A visão é de Celso Amorim em entrevista ao TUTAMÉIA (acompanhe no vídeo acima e se inscreva no TUTAMÉIA TV). Ministro das relações exteriores, com Lula, e da defesa, com Dilma, ele avalia o papel dos militares no governo Bolsonaro. Para ele, a chegada do general Braga Netto à Casa Civil, vindo do posto de chefe do estado maior do Exército, deu a leitura de que havia uma tentativa de limitar ou tutelar o governo. Mas, no último domingo, com o discurso de Bolsonaro em Brasília em manifestação pró AI-5, houve um fato novo:
“Acho que eles devem ter percebido que eles se meteram numa arapuca. Porque o Bolsonaro é intutelável. Isso chegou ao paroxismo agora. Não acho que eles venham a tirar o Bolsonaro. Não haverá golpe; Bolsonaro também não vai cair. Vai haver uma tentativa de, seja pelo Congresso, seja pelo Supremo, seja pelas Forças Armadas, de limitá-lo, de limitar as loucuras. Ao mesmo tempo, ele vai usar essas tentativas de limitação com o eleitorado básico dele para dizer: Eu queria fazer, e eles não me deixaram”, diz Amorim.
Na análise do ex-ministro, a oposição “deveria se concentrar menos no Bolsonaro e mais no bolsonarismo e no Guedes. Na área econômica as maldades continuam sendo encaminhadas. O antipetismo, o antiprogressismo está cedendo aos poucos, pelas bordas. É preciso se concentrar muito nas questões concretas. E apoiar governadores que estão tomando medidas certas”. Amorim elogia a iniciativa do consórcio de governadores do Nordeste, que criou um comitê de assessoramento científico com a coordenação do ex-ministro Sérgio Rezende e do premiado cientista Miguel Nicolelis.

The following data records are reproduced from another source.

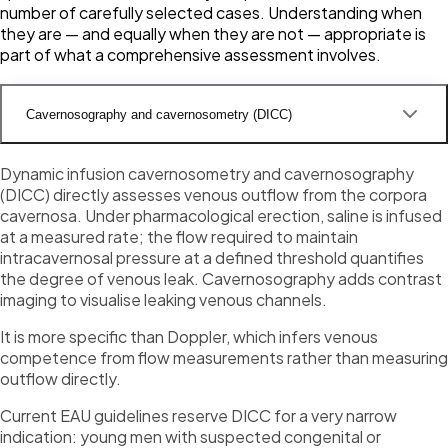
number of carefully selected cases. Understanding when
they are — and equally when they are not — appropriate is
part of what a comprehensive assessment involves.
Cavernosography and cavernosometry (DICC)
Dynamic infusion cavernosometry and cavernosography
(DICC) directly assesses venous outflow from the corpora
cavernosa. Under pharmacological erection, saline is infused
at a measured rate; the flow required to maintain
intracavernosal pressure at a defined threshold quantifies
the degree of venous leak. Cavernosography adds contrast
imaging to visualise leaking venous channels.
It is more specific than Doppler, which infers venous
competence from flow measurements rather than measuring
outflow directly.
Current EAU guidelines reserve DICC for a very narrow
indication: young men with suspected congenital or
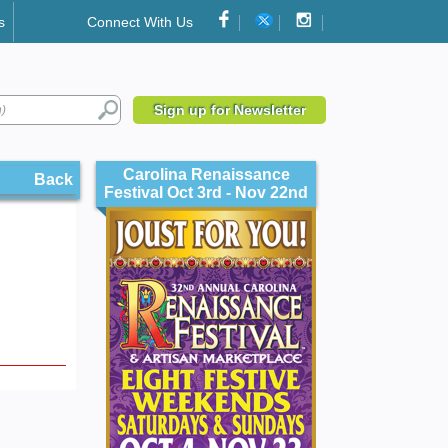
s
Connect With Us
Sign up for Newsletter
Carolina Renaissance
Back
Festival Oct 3rd - Nov 22nd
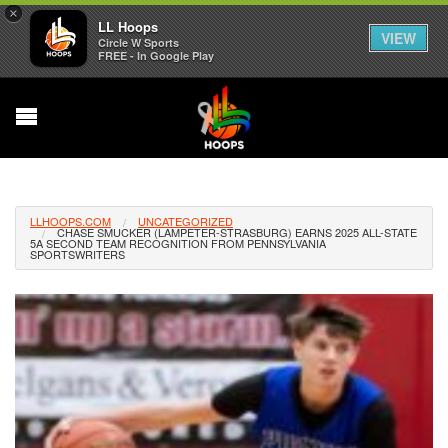
×
LL Hoops
VIEW
Circle W Sports
FREE - In Google Play
LLHOOPS.COM
UNCATEGORIZED
CHASE SMUCKER (LAMPETER-STRASBURG) EARNS 2025 ALL-STATE
5A SECOND TEAM RECOGNITION FROM PENNSYLVANIA
SPORTSWRITERS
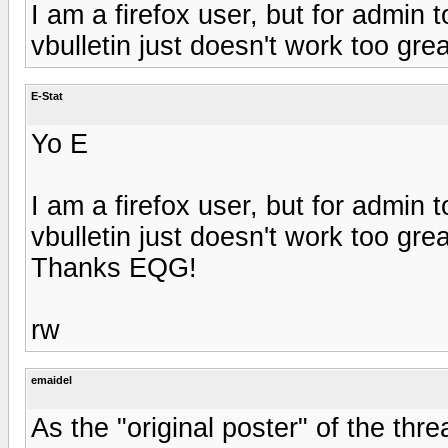
I am a firefox user, but for admin t
vbulletin just doesn't work too grea
E-Stat
Yo E
I am a firefox user, but for admin t
vbulletin just doesn't work too grea
Thanks EQG!
rw
emaidel
As the "original poster" of the thr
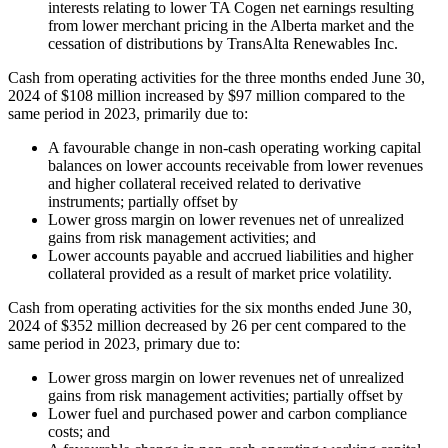
interests relating to lower TA Cogen net earnings resulting
from lower merchant pricing in the Alberta market and the
cessation of distributions by TransAlta Renewables Inc.
Cash from operating activities for the three months ended June 30,
2024 of $108 million increased by $97 million compared to the
same period in 2023, primarily due to:
A favourable change in non-cash operating working capital
balances on lower accounts receivable from lower revenues
and higher collateral received related to derivative
instruments; partially offset by
Lower gross margin on lower revenues net of unrealized
gains from risk management activities; and
Lower accounts payable and accrued liabilities and higher
collateral provided as a result of market price volatility.
Cash from operating activities for the six months ended June 30,
2024 of $352 million decreased by 26 per cent compared to the
same period in 2023, primary due to:
Lower gross margin on lower revenues net of unrealized
gains from risk management activities; partially offset by
Lower fuel and purchased power and carbon compliance
costs; and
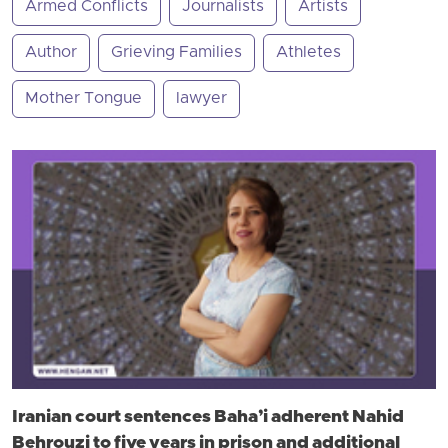
Armed Conflicts
Journalists
Artists
Author
Grieving Families
Athletes
Mother Tongue
lawyer
Iranian court sentences Baha’i adherent Nahid
Behrouzi to five years in prison and additional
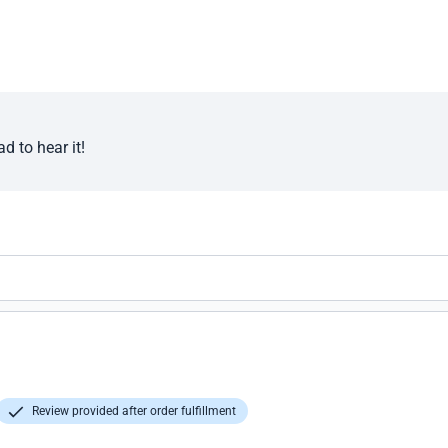
d to hear it!
Review provided after order fulfillment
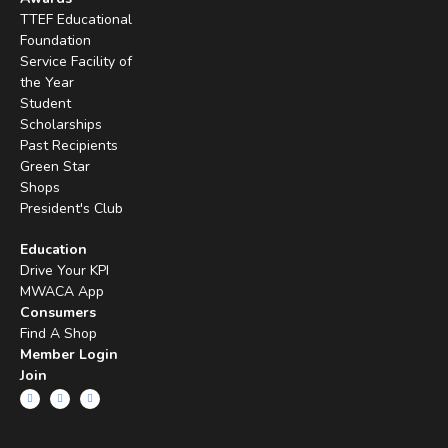
TTEF Educational
Foundation
Service Facility of
the Year
Student
Scholarships
Past Recipients
Green Star
Shops
President's Club
Education
Drive Your KPI
MWACA App
Consumers
Find A Shop
Member Login
Join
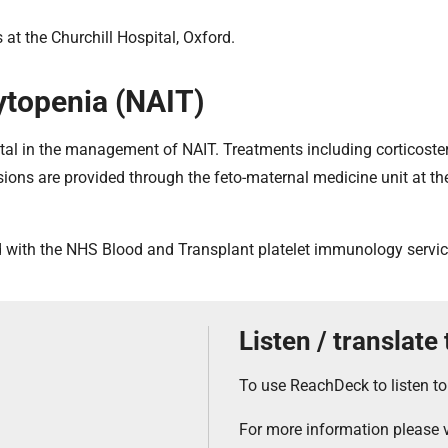
at the Churchill Hospital, Oxford.
topenia (NAIT)
ital in the management of NAIT. Treatments including corticoster
sions are provided through the feto-maternal medicine unit at t
d with the NHS Blood and Transplant platelet immunology servic
Listen / translate
To use ReachDeck to listen to
For more information please v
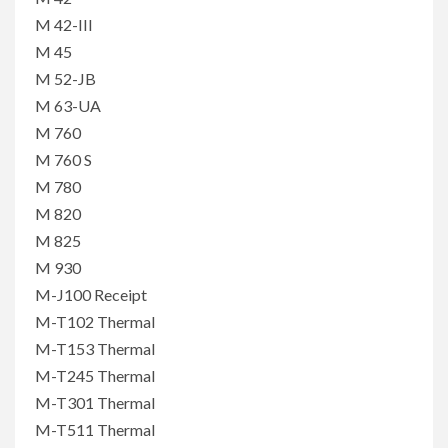
M 42-III
M 45
M 52-JB
M 63-UA
M 760
M 760 S
M 780
M 820
M 825
M 930
M-J100 Receipt
M-T102 Thermal
M-T153 Thermal
M-T245 Thermal
M-T301 Thermal
M-T511 Thermal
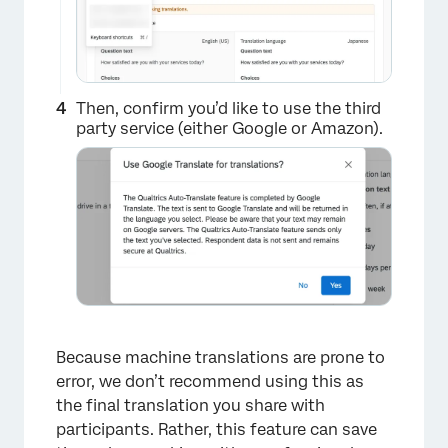
Then, confirm you’d like to use the third
party service (either Google or Amazon).
×
Because machine translations are prone to
error, we don’t recommend using this as
the final translation you share with
participants. Rather, this feature can save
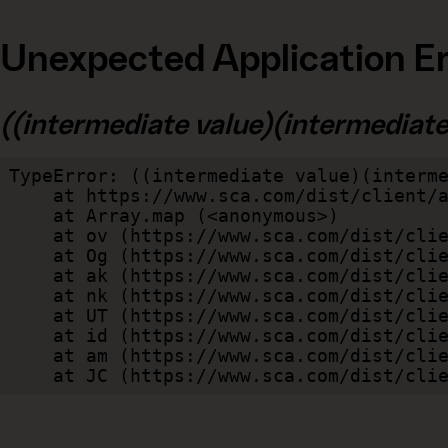
Unexpected Application Er
((intermediate value)(intermediate v
TypeError: ((intermediate value)(interme
    at https://www.sca.com/dist/client/assets/index-cb570290.js:114:240520

    at Array.map (<anonymous>)

    at ov (https://www.sca.com/dist/client/assets/index-cb570290.js:114:240400)

    at Og (https://www.sca.com/dist/client/assets/index-cb570290.js:45:17017)

    at ak (https://www.sca.com/dist/client/assets/index-cb570290.js:47:44055)

    at nk (https://www.sca.com/dist/client/assets/index-cb570290.js:47:39787)

    at UT (https://www.sca.com/dist/client/assets/index-cb570290.js:47:39715)

    at id (https://www.sca.com/dist/client/assets/index-cb570290.js:47:39568)

    at am (https://www.sca.com/dist/client/assets/index-cb570290.js:47:35933)

    at JC (https://www.sca.com/dist/c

Ao TUTAMÉIA, Amorim fez uma análise da situação internacional em tempos de pandemia.
“Mudanças vão ocorrer e vai se criar um novo panorama internacional. As forças conservadoras vão querer fazer mudancinhas só cosméticas, mas vai haver uma mudança bastante profunda dos organismos internacionais. O comércio e a finança não poderão mais ser encarados de forma separada de outras questões, sobretudo as sociais. A influência da China nessa reordenação vai ser muito maior. O jogo de forças vai ser outro porque a presença da China vai ser muito forte”. E acrescenta:
“O coronavirus não vai mudar tudo, mas ele vai acelerar tendências que já existiam. Uma delas é a ultrapassagem dos EUA pela China. A capacidade de reação econômica da China foi muito melhor. Os chineses também estão buscando aproveitar as possibilidades de cooperação, demonstrando ter uma ação mais cooperativa. Os EUA perdem poder de atração. Acho errado dizer que a União Europeia acabou. A União Europeia vai passar por um período difícil, mas vai se recompor”.
Sempre enfatizando que a situação é muito volátil e avessa a prognósticos definitivos, o diplomata afirma que os efeitos políticos da pandemia que pode provocar profundas perturbações sociais devem variar de país a país, podendo pender para democracias ou autoritarismos. Mas arrisca uma possibilidade maior:
“Tendencialmente, vai haver um reforço da democracia. Porque haverá uma demanda de participação. Há um desgosto em relação ao capital financeiro. Vai se acentuar uma reação, que já existia, contra a globalização desenfreada”.